Kedua, mengembangkan budaya ’water use’ dan ’recyle’. Dalam rekomendasi ini, dicontohkan negara Jepang. Di Jepang, 50 persen air yang dikonsumsi oleh industri dapat digunakan ulang.

Ketiga adalah ’rain water harvesting’. Rekomendasi ini mengarah pada pemanfaatan air hujan yang lebih maksimal dan efektif.

Rekomendasi selanjutnya adalah ‘artifisial recharge’. Di Jepang, air hasil pengolahan instalasi pengolahan air limbah akan disuntikkan kembali ke dalam akifer secara artifisial.

Kemudian, pertemuan ini juga merekomendasikan aturan yang memadai dan fair dalam kebijakan air tanah, termasuk di dalamnya adalah ground water pricing. Maksudnya, air tanah harus dihargai dengan lebih pantas dan adil. Kenyataan yang ada di Indonesia, menggunakan air tanah lebih murah dari pada berlangganan air PAM atau memperoleh air dari sumber lain. Akibatnya orang lebih memilih menyedot air tanah. Tapi, pengambilan air tanah sudah berlebihan. Akibatnya air tanah terancam kesinambungannya. Maka, pertemuan ini merekomendasikan adanya disinsentif bagi mereka yang mengambil air tanah, terutama air tanah dalam. Pelaksanaannya, tiap sumur bor itu harus ada ijin.

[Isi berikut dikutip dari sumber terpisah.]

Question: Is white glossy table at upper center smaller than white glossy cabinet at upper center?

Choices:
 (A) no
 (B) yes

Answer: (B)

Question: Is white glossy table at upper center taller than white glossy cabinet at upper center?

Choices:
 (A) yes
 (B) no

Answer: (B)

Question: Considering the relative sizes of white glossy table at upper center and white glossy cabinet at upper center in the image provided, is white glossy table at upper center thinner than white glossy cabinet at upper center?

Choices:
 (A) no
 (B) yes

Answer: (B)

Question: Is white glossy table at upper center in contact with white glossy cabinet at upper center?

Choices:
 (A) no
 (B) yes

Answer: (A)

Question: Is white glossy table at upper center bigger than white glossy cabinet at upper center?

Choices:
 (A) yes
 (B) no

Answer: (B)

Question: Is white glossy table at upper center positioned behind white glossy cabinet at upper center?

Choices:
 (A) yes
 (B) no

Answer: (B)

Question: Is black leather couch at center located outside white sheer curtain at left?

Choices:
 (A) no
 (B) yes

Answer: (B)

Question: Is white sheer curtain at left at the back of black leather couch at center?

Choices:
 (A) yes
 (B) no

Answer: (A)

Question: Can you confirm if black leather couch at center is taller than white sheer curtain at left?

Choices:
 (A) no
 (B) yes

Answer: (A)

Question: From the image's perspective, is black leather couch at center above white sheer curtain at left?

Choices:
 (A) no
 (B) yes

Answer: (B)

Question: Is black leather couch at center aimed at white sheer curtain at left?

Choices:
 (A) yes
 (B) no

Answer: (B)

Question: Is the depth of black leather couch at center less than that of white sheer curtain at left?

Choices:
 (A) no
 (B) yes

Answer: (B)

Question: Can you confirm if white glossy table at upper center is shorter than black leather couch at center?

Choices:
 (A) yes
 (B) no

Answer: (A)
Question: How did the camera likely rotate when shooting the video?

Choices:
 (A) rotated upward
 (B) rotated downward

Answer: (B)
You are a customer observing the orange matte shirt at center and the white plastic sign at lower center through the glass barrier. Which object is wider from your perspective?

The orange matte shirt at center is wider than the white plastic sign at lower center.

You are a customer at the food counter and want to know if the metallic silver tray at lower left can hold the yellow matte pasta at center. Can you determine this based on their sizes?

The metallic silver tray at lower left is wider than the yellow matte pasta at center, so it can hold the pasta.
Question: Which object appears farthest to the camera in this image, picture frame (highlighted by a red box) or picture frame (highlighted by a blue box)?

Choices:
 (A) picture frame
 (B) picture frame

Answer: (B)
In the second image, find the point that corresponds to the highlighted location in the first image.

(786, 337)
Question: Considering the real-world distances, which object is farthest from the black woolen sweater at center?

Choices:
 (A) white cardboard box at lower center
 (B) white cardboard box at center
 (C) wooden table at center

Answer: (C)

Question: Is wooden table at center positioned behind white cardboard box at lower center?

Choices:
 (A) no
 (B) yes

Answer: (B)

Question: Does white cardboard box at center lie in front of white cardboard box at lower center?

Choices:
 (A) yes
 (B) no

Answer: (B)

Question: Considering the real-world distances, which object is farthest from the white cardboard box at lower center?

Terakhir, pertemuan ini juga merekomendasikan adanya kesadaran dari masyarakat (‘public awareness’) terhadap kesinambungan air tanah. Karena itu, diperlukan usaha-usaha sosialisasi dan pewacanaan terhadap publik mengenai isu air tanah.

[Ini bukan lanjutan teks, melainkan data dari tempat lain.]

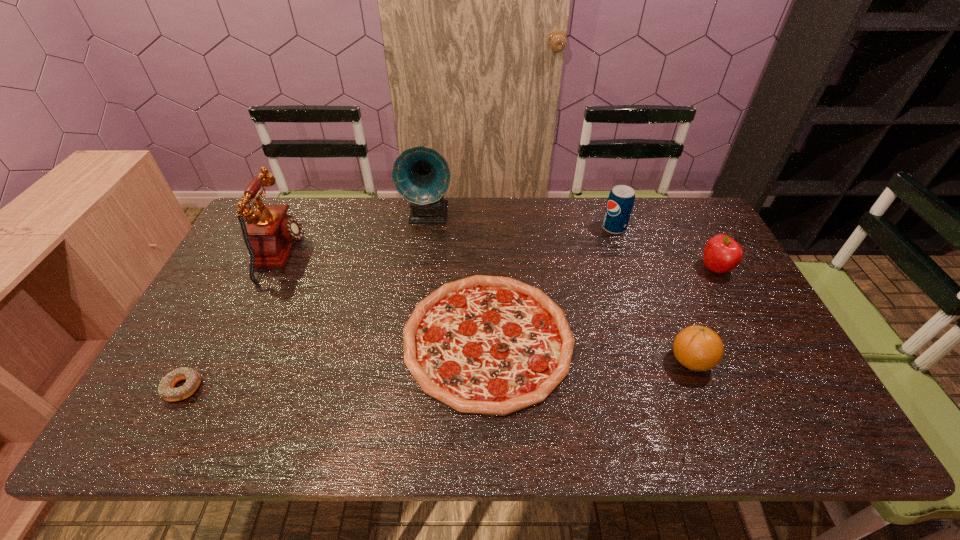 The image size is (960, 540). Identify the location of phonograph_record. (421, 175).

Locate an element on the screen. The height and width of the screenshot is (540, 960). telephone is located at coordinates (271, 233).

I want to click on the fifth shortest object, so click(x=620, y=202).

What are the coordinates of `the rightmost object` in the screenshot? It's located at (722, 254).

Where is `orange`? This screenshot has width=960, height=540. orange is located at coordinates (698, 348).

Image resolution: width=960 pixels, height=540 pixels. In order to click on doughnut in this screenshot , I will do `click(166, 390)`.

Locate an element on the screen. This screenshot has width=960, height=540. pizza is located at coordinates click(493, 345).

The image size is (960, 540). I want to click on vacant space located 0.290m from the horn of the phonograph_record, so click(x=417, y=299).

You are a GUI agent. You are given a task and a screenshot of the screen. Output one action in this format:
    pyautogui.click(x=<x>, y=<y>)
    Task: Click on the free space located 0.330m on the dial of the telephone
    
    Given the screenshot: What is the action you would take?
    [x=410, y=255]

I want to click on free space located on the left of the third tallest object, so tap(502, 228). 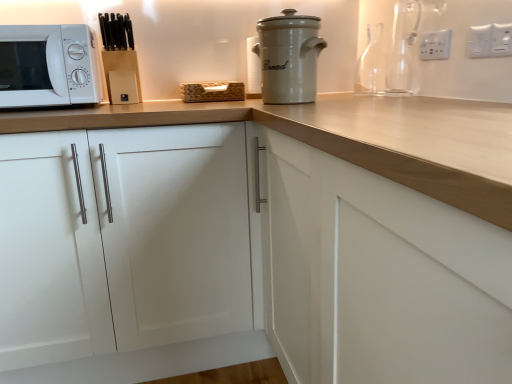 Question: Can we say white ceramic bread bin at upper center lies outside white plastic electric outlet at upper right, acting as the third electric outlet starting from the back?

Choices:
 (A) no
 (B) yes

Answer: (B)

Question: From the image's perspective, is white ceramic bread bin at upper center under white plastic electric outlet at upper right, the first electric outlet positioned from the right?

Choices:
 (A) yes
 (B) no

Answer: (B)

Question: From a real-world perspective, is white ceramic bread bin at upper center positioned over white plastic electric outlet at upper right, which is the 1th electric outlet from front to back, based on gravity?

Choices:
 (A) yes
 (B) no

Answer: (B)

Question: Is the position of white ceramic bread bin at upper center more distant than that of white plastic electric outlet at upper right, which is the 1th electric outlet from front to back?

Choices:
 (A) no
 (B) yes

Answer: (B)

Question: Is white ceramic bread bin at upper center wider than white plastic electric outlet at upper right, the first electric outlet positioned from the right?

Choices:
 (A) yes
 (B) no

Answer: (A)

Question: Relative to white ceramic bread bin at upper center, is white plastic electric outlet at upper right, acting as the third electric outlet starting from the back, in front or behind?

Choices:
 (A) front
 (B) behind

Answer: (A)

Question: Considering the relative positions of white plastic electric outlet at upper right, the third electric outlet in the left-to-right sequence, and white ceramic bread bin at upper center in the image provided, is white plastic electric outlet at upper right, the third electric outlet in the left-to-right sequence, to the left or to the right of white ceramic bread bin at upper center?

Choices:
 (A) left
 (B) right

Answer: (B)

Question: Is white plastic electric outlet at upper right, the first electric outlet positioned from the right, taller or shorter than white ceramic bread bin at upper center?

Choices:
 (A) tall
 (B) short

Answer: (B)

Question: From the image's perspective, is white plastic electric outlet at upper right, the first electric outlet positioned from the right, located above or below white ceramic bread bin at upper center?

Choices:
 (A) below
 (B) above

Answer: (A)

Question: From a real-world perspective, is white matte microwave at left physically located above or below transparent glass carafe at upper right, arranged as the first bottle when viewed from the front?

Choices:
 (A) below
 (B) above

Answer: (A)

Question: From the image's perspective, relative to transparent glass carafe at upper right, the second bottle from the back, is white matte microwave at left above or below?

Choices:
 (A) above
 (B) below

Answer: (B)

Question: Looking at the image, does white matte microwave at left seem bigger or smaller compared to transparent glass carafe at upper right, arranged as the first bottle when viewed from the front?

Choices:
 (A) big
 (B) small

Answer: (A)

Question: Considering the positions of white matte microwave at left and transparent glass carafe at upper right, the second bottle from the back, in the image, is white matte microwave at left wider or thinner than transparent glass carafe at upper right, the second bottle from the back,?

Choices:
 (A) thin
 (B) wide

Answer: (B)

Question: From a real-world perspective, relative to white plastic electric outlet at upper right, which is the first electric outlet in left-to-right order, is transparent glass carafe at upper right, the second bottle from the back, vertically above or below?

Choices:
 (A) below
 (B) above

Answer: (B)

Question: Is point (394, 54) closer or farther from the camera than point (420, 48)?

Choices:
 (A) closer
 (B) farther

Answer: (B)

Menurut Dr. Setiawan, peran para insinyur Teknik Lingkungan sangat diperlukan dalam usaha-usaha perbaikan lingkungan dan pengelolaan sumber daya alam di Indonesia, terutama dalam pengelolaan berbasis DAS semacam ini. Peran keahlian teknik lingkungan adalah sebagai ujung tombak dan manajer karena ilmu yang dipelajari oleh insinyur Teknik Lingkungan lengkap dan menyeluruh, mulai dari hidrologi, mikrobiologi, ekologi, epidemiologi, unit proses, kimia lingkungan, perpetaan, hingga ilmu yang fisik seperti perancangan instalasi, pembuatan saluran drainase, dan manajemen waduk. Bidang keahlian yang holistik semacam inilah yang diperlukan dalam perbaikan lingkungan di Indonesia dan pengelolaan sumber daya alam yang berkesinambungan (’sustainable’).

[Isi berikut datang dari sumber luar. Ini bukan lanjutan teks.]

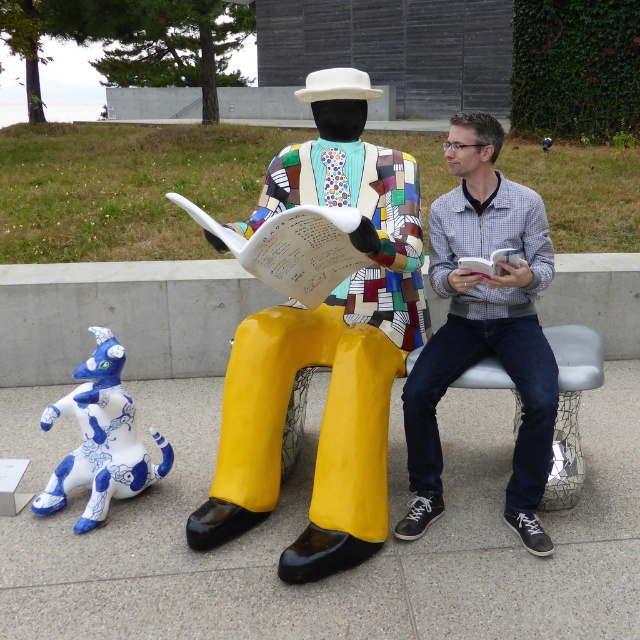 You are standing in front of the sculpture and want to touch both the matte gray shirt at center and the blue glossy ceramic dog at lower left. Which one can you reach first without moving your position?

The matte gray shirt at center is closer to the viewer than the blue glossy ceramic dog at lower left, so you can reach it first without moving.

You are an art student analyzing the outdoor scene. You notice the matte multicolored suit at center and the blue glossy ceramic dog at lower left. Which object is closer to the viewer?

The matte multicolored suit at center is closer to the viewer because it is positioned over the blue glossy ceramic dog at lower left. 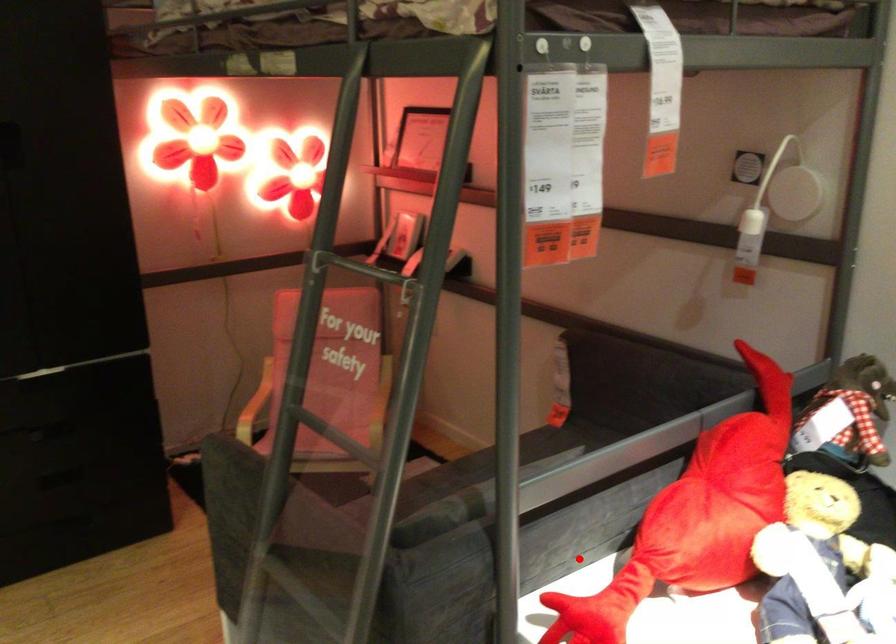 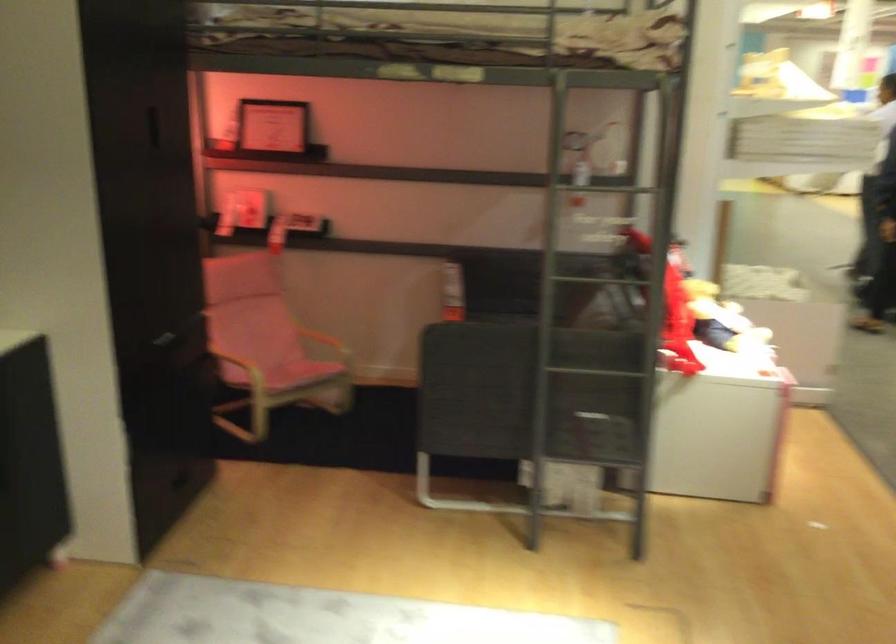 Locate, in the second image, the point that corresponds to the highlighted location in the first image.

(677, 325) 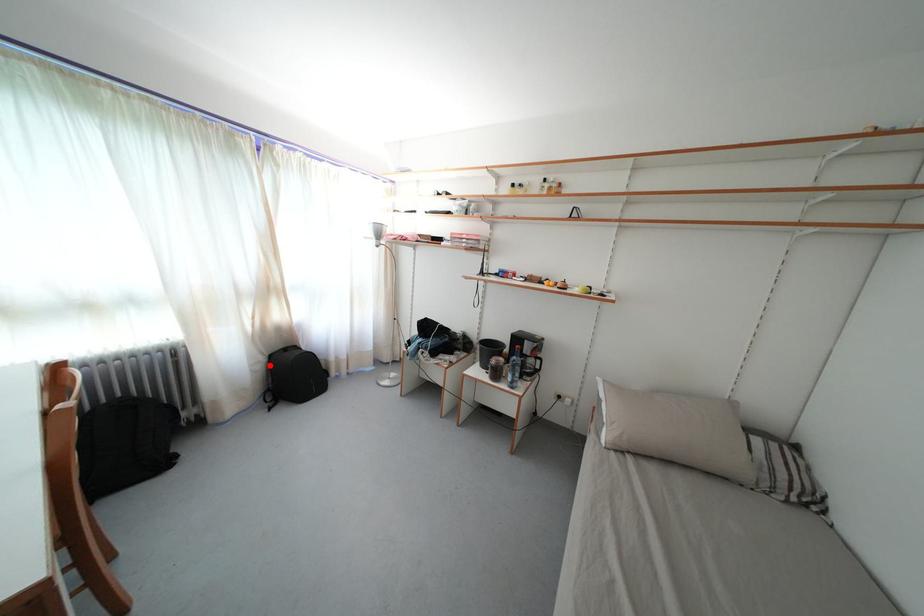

Sayangnya jumlah insinyur Teknik Lingkungan dan mereka yang benar-benar terjun dalam usaha-usaha pengelolaan sumber daya alam masih sedikit. Dr. Setiawan, berharap juga agar ITB sebagai perguruan tinggi bereputasi tinggi yang memiliki Departemen Teknik Lingkungan yang pertama di Indonesia dapat menghasilkan individu-individu yang mampu mengubah ’habitat’ Indonesia menjadi lebih baik.